Work to complete -> Write out the lines of the material below exactly, beginning at the line with "Lavavajillas Concentrado Manual" and stopping after the line with "Takana vauhdikas kesäkuu", and leave out the pictures.

Listed entries ->

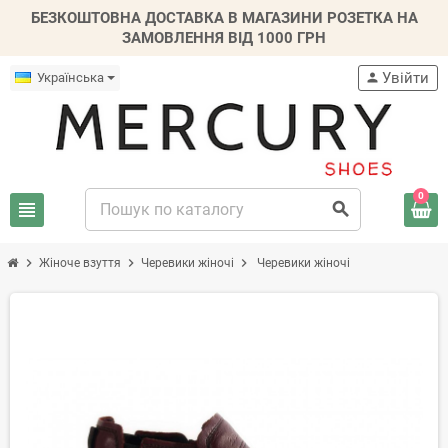
БЕЗКОШТОВНА ДОСТАВКА В МАГАЗИНИ РОЗЕТКА НА
ЗАМОВЛЕННЯ ВІД 1000 ГРН
Увійти
Українська
person
0
view_headline
search
chevron_right
chevron_right
chevron_right
Жіноче взуття
Черевики жіночі
Черевики жіночі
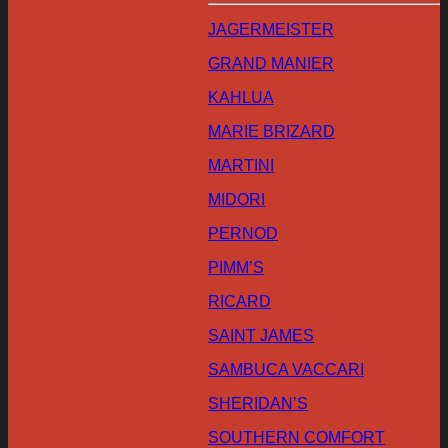
JAGERMEISTER
GRAND MANIER
KAHLUA
MARIE BRIZARD
MARTINI
MIDORI
PERNOD
PIMM’S
RICARD
SAINT JAMES
SAMBUCA VACCARI
SHERIDAN’S
SOUTHERN COMFORT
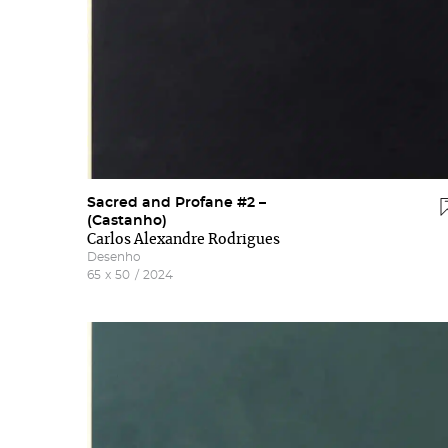
Sacred and Profane #2 –
(Castanho)
Carlos Alexandre Rodrigues
Desenho
65
x
50
/
2024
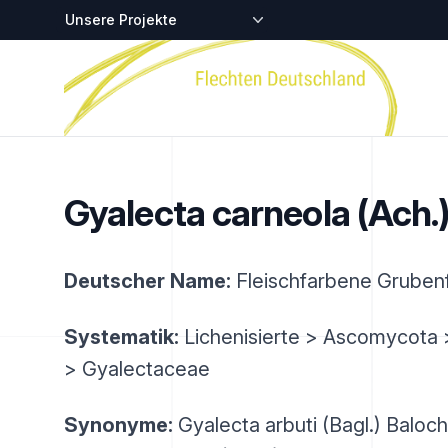
Zentralstellen-Projekte
Startseite
Gyalecta carneola (Ach.)
Deutscher Name:
Fleischfarbene Gruben
Systematik:
Lichenisierte > Ascomycota 
> Gyalectaceae
Synonyme:
Gyalecta arbuti (Bagl.) Baloch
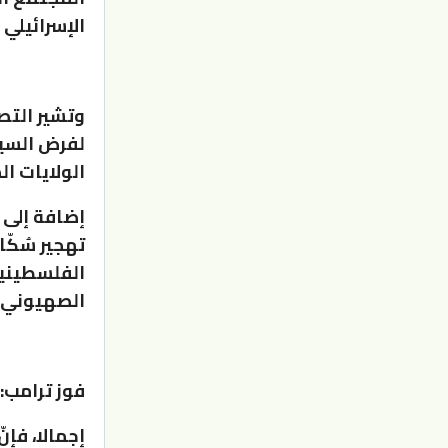
الإسرائيلي
وتشير التصر
لفرض السيا
الولايات ال
إضافة إلى س
تهجير سُكّا
الفلسطينيين
الصهيوني.
فوز ترامب:
إجمالا، فإ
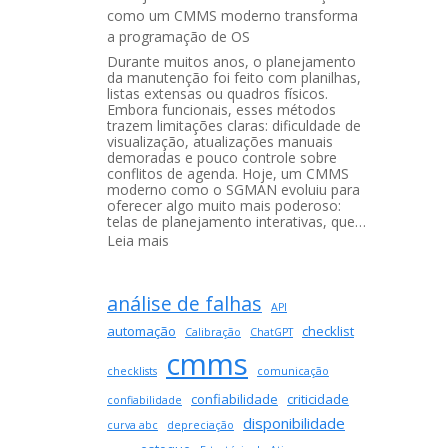
como um CMMS moderno transforma
7
a programação de OS
Vantagens
de
Durante muitos anos, o planejamento
da manutenção foi feito com planilhas,
um
listas extensas ou quadros físicos.
Software
Embora funcionais, esses métodos
com
trazem limitações claras: dificuldade de
visualização, atualizações manuais
Atualizações
demoradas e pouco controle sobre
Contínuas
conflitos de agenda. Hoje, um CMMS
moderno como o SGMAN evoluiu para
oferecer algo muito mais poderoso:
telas de planejamento interativas, que…
:
Leia mais
Planejamento
visual
análise de falhas
na
API
manutenção:
automação
checklist
Calibração
ChatGPT
como
cmms
um
checklists
comunicação
CMMS
confiabilidade
criticidade
confiabilidade
moderno
disponibilidade
curva abc
depreciação
transforma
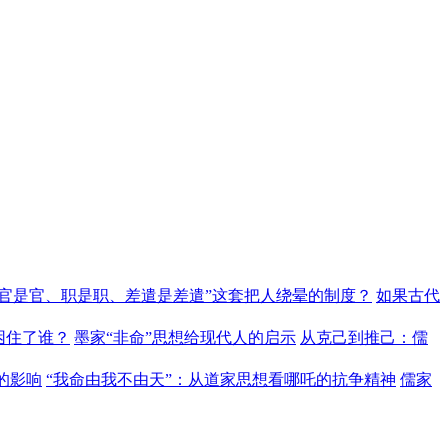
“官是官、职是职、差遣是差遣”这套把人绕晕的制度？
如果古代
困住了谁？
墨家“非命”思想给现代人的启示
从克己到推己：儒
的影响
“我命由我不由天”：从道家思想看哪吒的抗争精神
儒家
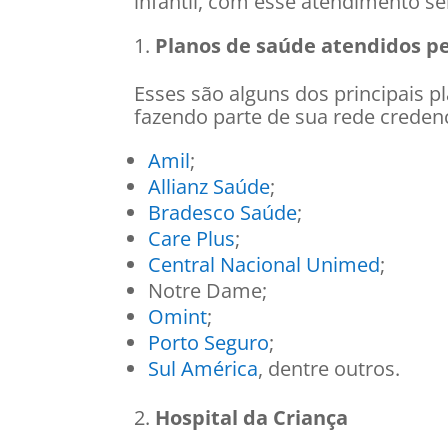
infantil, com esse atendimento 
Planos de saúde atendidos pe
Esses são alguns dos principais p
fazendo parte de sua rede creden
Amil
;
Allianz Saúde
;
Bradesco Saúde
;
Care Plus
;
Central Nacional Unimed
;
Notre Dame;
Omint
;
Porto Seguro
;
Sul América
, dentre outros.
Hospital da Criança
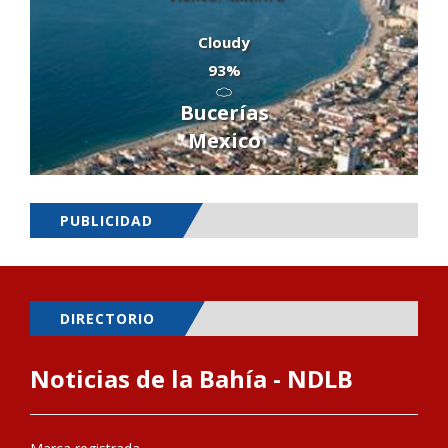
Cloudy
93%
Bucerías
Mexico
PUBLICIDAD
DIRECTORIO
Noticias de la Bahía - NDLB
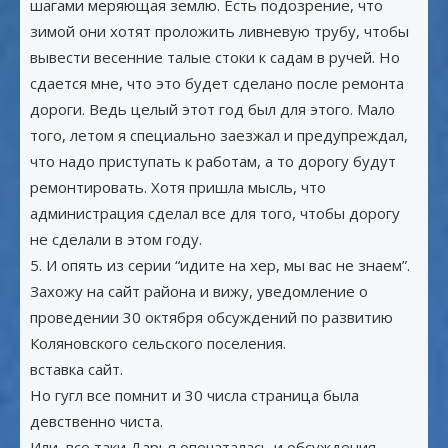
шагами меряющая землю. Есть подозрение, что
зимой они хотят проложить ливневую трубу, чтобы
вывести весенние талые стоки к садам в ручей. Но
сдается мне, что это будет сделано после ремонта
дороги. Ведь целый этот год был для этого. Мало
того, летом я специально заезжал и предупреждал,
что надо приступать к работам, а то дорогу будут
ремонтировать. Хотя пришла мысль, что
администрация сделал все для того, чтобы дорогу
не сделали в этом году.
5. И опять из серии “идите на хер, мы вас не знаем”.
Захожу на сайт района и вижу, уведомление о
проведении 30 октября обсуждений по развитию
Коляновского сельского поселения.
вставка сайт.
Но гугл все помнит и 30 числа страница была
девственно чиста.
Или, все таки Дарья опечаталась и обсуждения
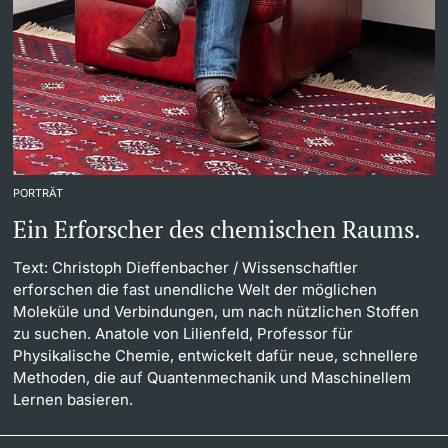
PORTRÄT
Ein Erforscher des chemischen Raums.
Text: Christoph Dieffenbacher
/ Wissenschaftler
erforschen die fast unendliche Welt der möglichen
Moleküle und Verbindungen, um nach nützlichen Stoffen
zu suchen. Anatole von Lilienfeld, Professor für
Physikalische Chemie, entwickelt dafür neue, schnellere
Methoden, die auf Quantenmechanik und Maschinellem
Lernen basieren.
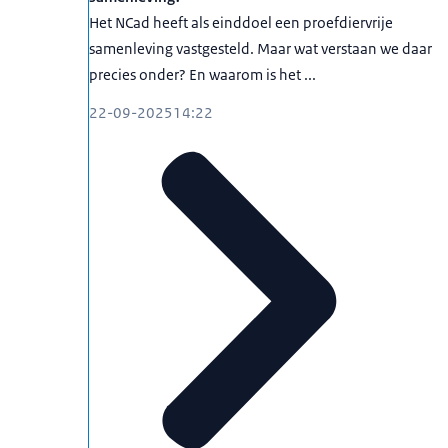
Het NCad heeft als einddoel een proefdiervrije
samenleving vastgesteld. Maar wat verstaan we daar
precies onder? En waarom is het ...
22-09-2025
14:22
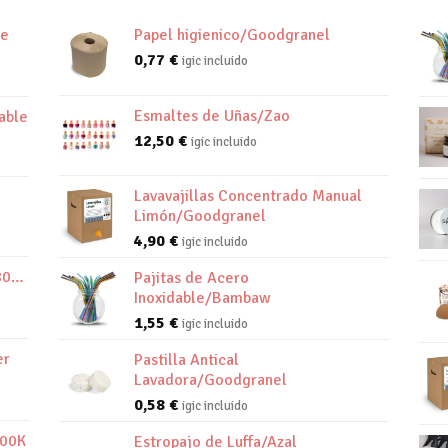
de
Papel higienico/Goodgranel
0,77
€
igic incluido
Esmaltes de Uñas/Zao
able
12,50
€
igic incluido
Lavavajillas Concentrado Manual
Limón/Goodgranel
4,90
€
igic incluido
800K
Pajitas de Acero
Inoxidable/Bambaw
1,55
€
igic incluido
er
Pastilla Antical
Lavadora/Goodgranel
0,58
€
igic incluido
800K
Estropajo de Luffa/Azal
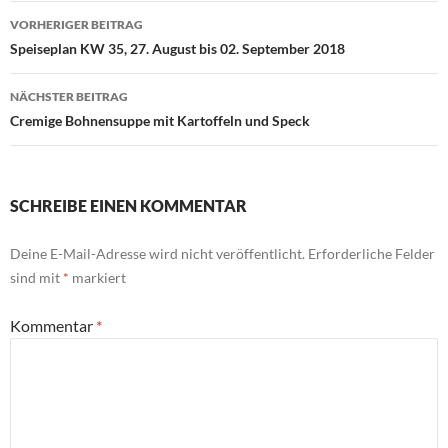
Beitragsnavigation
VORHERIGER BEITRAG
Speiseplan KW 35, 27. August bis 02. September 2018
NÄCHSTER BEITRAG
Cremige Bohnensuppe mit Kartoffeln und Speck
SCHREIBE EINEN KOMMENTAR
Deine E-Mail-Adresse wird nicht veröffentlicht.
Erforderliche Felder
sind mit
*
markiert
Kommentar
*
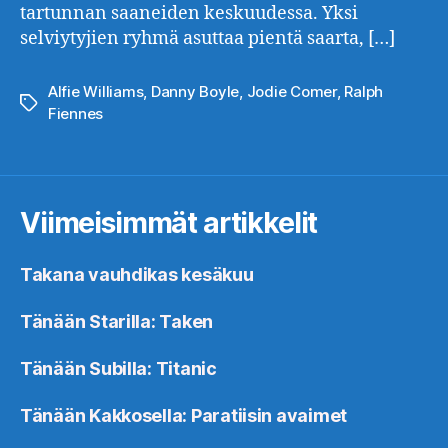
tartunnan saaneiden keskuudessa. Yksi
selviytyjien ryhmä asuttaa pientä saarta, […]
Alfie Williams
,
Danny Boyle
,
Jodie Comer
,
Ralph
Avainsanat
Fiennes
Viimeisimmät artikkelit
Takana vauhdikas kesäkuu
Tänään Starilla: Taken
Tänään Subilla: Titanic
Tänään Kakkosella: Paratiisin avaimet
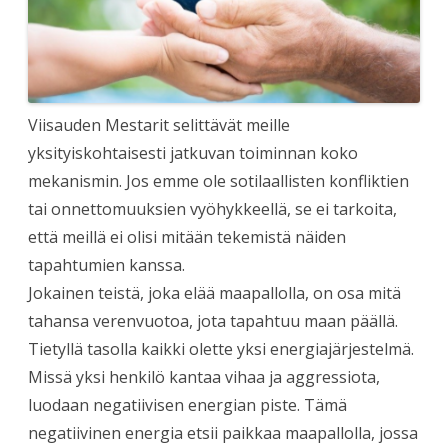
Viisauden Mestarit selittävät meille
yksityiskohtaisesti jatkuvan toiminnan koko
mekanismin. Jos emme ole sotilaallisten konfliktien
tai onnettomuuksien vyöhykkeellä, se ei tarkoita,
että meillä ei olisi mitään tekemistä näiden
tapahtumien kanssa.
Jokainen teistä, joka elää maapallolla, on osa mitä
tahansa verenvuotoa, jota tapahtuu maan päällä.
Tietyllä tasolla kaikki olette yksi energiajärjestelmä.
Missä yksi henkilö kantaa vihaa ja aggressiota,
luodaan negatiivisen energian piste. Tämä
negatiivinen energia etsii paikkaa maapallolla, jossa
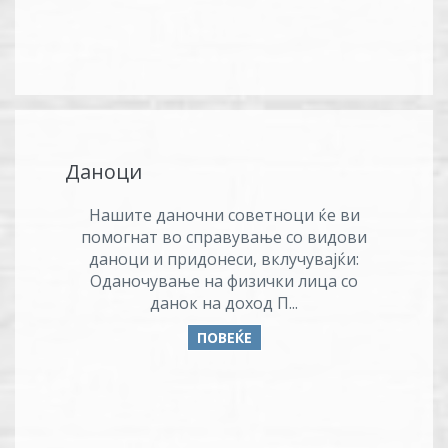
Даноци
Нашите даночни советноци ќе ви
помогнат во справување со видови
даноци и придонеси, вклучувајќи:
Оданочување на физички лица со
данок на доход П...
ПОВЕЌЕ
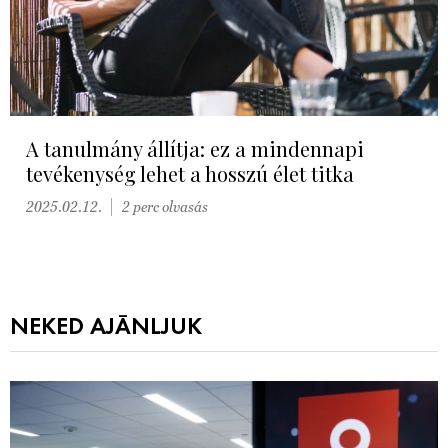
A tanulmány állítja: ez a mindennapi
tevékenység lehet a hosszú élet titka
2025.02.12.
2 perc olvasás
NEKED AJÁNLJUK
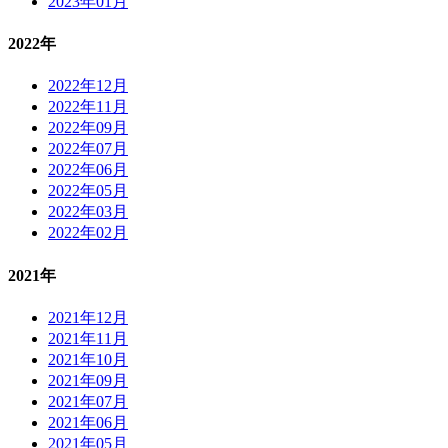
2023年01月
2022年
2022年12月
2022年11月
2022年09月
2022年07月
2022年06月
2022年05月
2022年03月
2022年02月
2021年
2021年12月
2021年11月
2021年10月
2021年09月
2021年07月
2021年06月
2021年05月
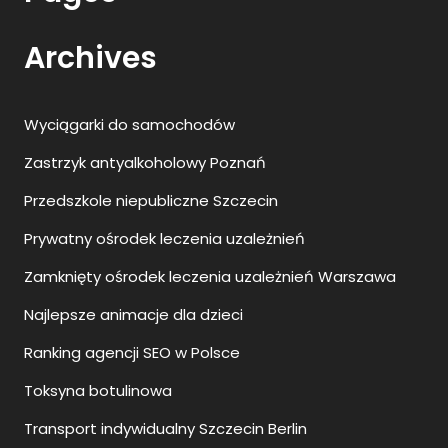
Archives
Wyciągarki do samochodów
Zastrzyk antyalkoholowy Poznań
Przedszkole niepubliczne Szczecin
Prywatny ośrodek leczenia uzależnień
Zamknięty ośrodek leczenia uzależnień Warszawa
Najlepsze animacje dla dzieci
Ranking agencji SEO w Polsce
Toksyna botulinowa
Transport indywidualny Szczecin Berlin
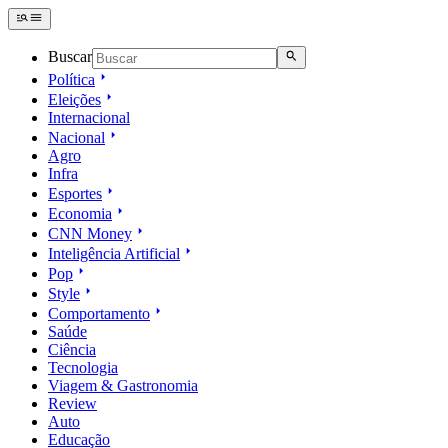
Buscar
Política
Eleições
Internacional
Nacional
Agro
Infra
Esportes
Economia
CNN Money
Inteligência Artificial
Pop
Style
Comportamento
Saúde
Ciência
Tecnologia
Viagem & Gastronomia
Review
Auto
Educação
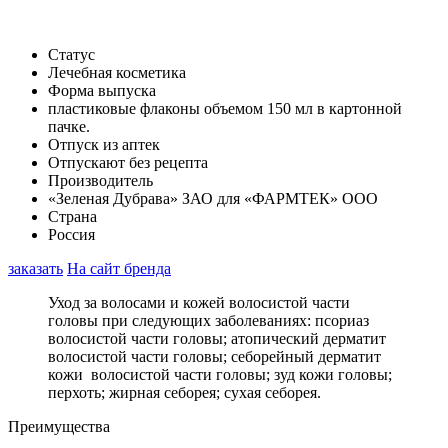
Статус
Лечебная косметика
Форма выпуска
пластиковые флаконы объемом 150 мл в картонной
пачке.
Отпуск из аптек
Отпускают без рецепта
Производитель
«Зеленая Дубрава» ЗАО для «ФАРМТЕК» ООО
Страна
Россия
заказать
На сайт бренда
Уход за волосами и кожей волосистой части
головы при следующих заболеваниях: псориаз
волосистой части головы; атопический дерматит
волосистой части головы; себорейный дерматит
кожи волосистой части головы; зуд кожи головы;
перхоть; жирная себорея; сухая себорея.
Преимущества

Result below ->
Lavavajillas Concentrado Manual
Limón/Goodgranel
4,90
€
igic incluido
800K
Pajitas de Acero
Inoxidable/Bambaw
1,55
€
igic incluido
er
Pastilla Antical
Lavadora/Goodgranel
0,58
€
igic incluido
800K
Estropajo de Luffa/Azal
Beitragsnavigation
VORHERIGER BEITRAG
Speiseplan KW 35, 27. August bis 02. September 2018
NÄCHSTER BEITRAG
Cremige Bohnensuppe mit Kartoffeln und Speck
SCHREIBE EINEN KOMMENTAR
Deine E-Mail-Adresse wird nicht veröffentlicht.
Erforderliche Felder
sind mit
*
markiert
Kommentar
*
tartunnan saaneiden keskuudessa. Yksi
selviytyjien ryhmä asuttaa pientä saarta, […]
Alfie Williams
,
Danny Boyle
,
Jodie Comer
,
Ralph
Avainsanat
Fiennes
Viimeisimmät artikkelit
Takana vauhdikas kesäkuu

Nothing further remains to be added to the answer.